Les premiers acteurs impliqués dans la dégradation des ressources naturelles sont les producteurs parce que les pratiques de gestion, d’exploitation de ces ressources-là ne sont pas toujours efficaces. Cependant, il faut se dire que les responsabilités sont partagées. Si les producteurs sont abandonnés, à eux seuls ils ne peuvent pas relever le défi de la gestion durable des ressources naturelles. Il y a donc des responsabilités des Etats qui doivent accompagner de façon substantielle et durable les populations à la base pour une meilleure utilisation des ressources. Mais, c’est ce rôle que les Etats ne jouent pas correctement. Cela fait que les ressources ne font que se dégrader de plus en plus. Les problèmes engendrés par la dégradation des ressources naturelles touchent tout le monde.

La recherche contribue à poser clairement les problèmes de recherche, identifier les problèmes auxquels sont confrontées les communautés..., commente le vice-président chargé de la recherche de l’UDDG.

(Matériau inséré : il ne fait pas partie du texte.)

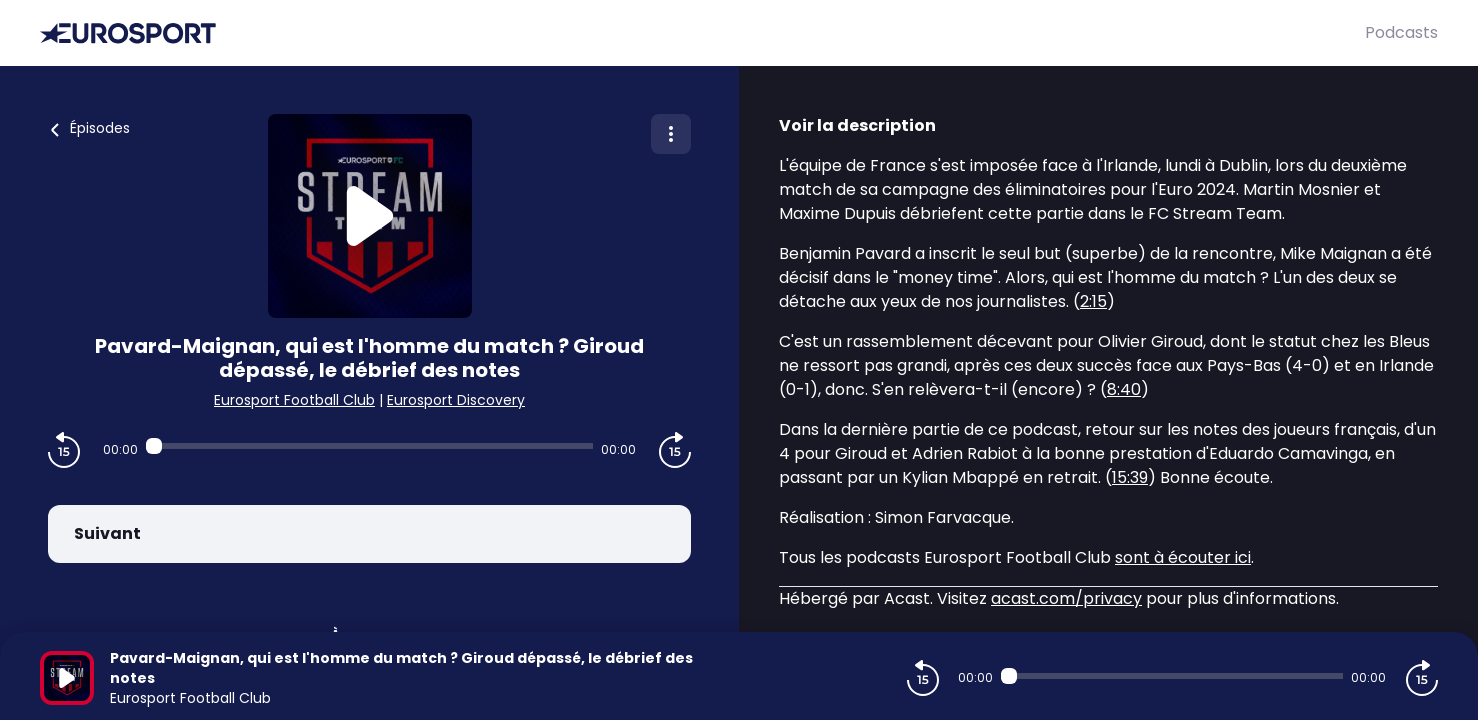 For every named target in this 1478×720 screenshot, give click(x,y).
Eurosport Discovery (456, 400)
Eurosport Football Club (294, 400)
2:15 (1093, 301)
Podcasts (1401, 32)
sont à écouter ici (1183, 557)
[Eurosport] (702, 33)
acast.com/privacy (1066, 598)
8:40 (1124, 389)
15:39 (1130, 477)
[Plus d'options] (671, 134)
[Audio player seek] (369, 446)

Mais les solutions sont beaucoup plus laissées entre les mains des populations et donc c’est très difficile pour ces populations à elles seules de venir à bout du phénomène. Il y a nécessité que tous les acteurs travaillent en synergie pour permettre une utilisation durable des ressources. Également, il faut beaucoup de financements extérieurs, nationaux et locaux pour pouvoir travailler efficacement dans le sens d’une gestion durable. Les groupes armés terroristes ont aussi une part de responsabilité. Ils sont comptables de la dégradation des ressources naturelles aussi bien dans les localités de départ que dans celles d’accueil des populations déplacées. A cause d’eux, les populations ne sont plus en mesure de protéger les ressources dans les zones abandonnées. Le fait de se concentrer dans les zones d’accueil crée forcement une pression sur les ressources naturelles à ces endroits.

A ce stade, dans quelle mesure la recherche peut apporter une contribution à la bonne gestion des ressources naturelles ?

La recherche peut contribuer en posant clairement les problèmes de recherche, en identifiant les problèmes auxquels sont confrontées les communautés dans cette période-là et en indiquant les voies et moyens pour permettre une gestion durable de ces ressources naturelles. Elle aide à mettre en synergie d’actions les acteurs qui interviennent dans le domaine.

Quelles sont les grandes conclusions ou recommandations issues de ces journées ?

Nous sommes parvenus essentiellement à deux recommandations à l’issue de nos travaux. D’abord, il y a la nécessité que la recherche se penche plus sérieusement sur la problématique de la gestion durable des ressources naturelles dans ce contexte de crise sécuritaire avec beaucoup plus d’activités de recherche en la matière. La seconde recommandation est relative à la création de davantage de synergie d’actions entre les différents acteurs pour permettre un travail très efficace en termes de gestion durable des ressources.

Peut-on s’attendre à une suite à donner à ces conclusions ?

Oui. Immédiatement, il va s’agir de renforcer nos activités de recherche en lien avec la dégradation continue des ressources naturelles surtout dans ce contexte de crise sécuritaire, le tissage de nouveaux partenariats pour renforcer les investigations dans le domaine de la gestion durable des ressources naturelles en période de crise sécuritaire. Pour ce faire, l’Etat doit accompagner le monde de la recherche avec plus de moyens pour qu’il puisse conduire efficacement les activités de recherches scientifiques sur la problématique de la dégradation des ressources naturelles, notamment en période de crise sécuritaire.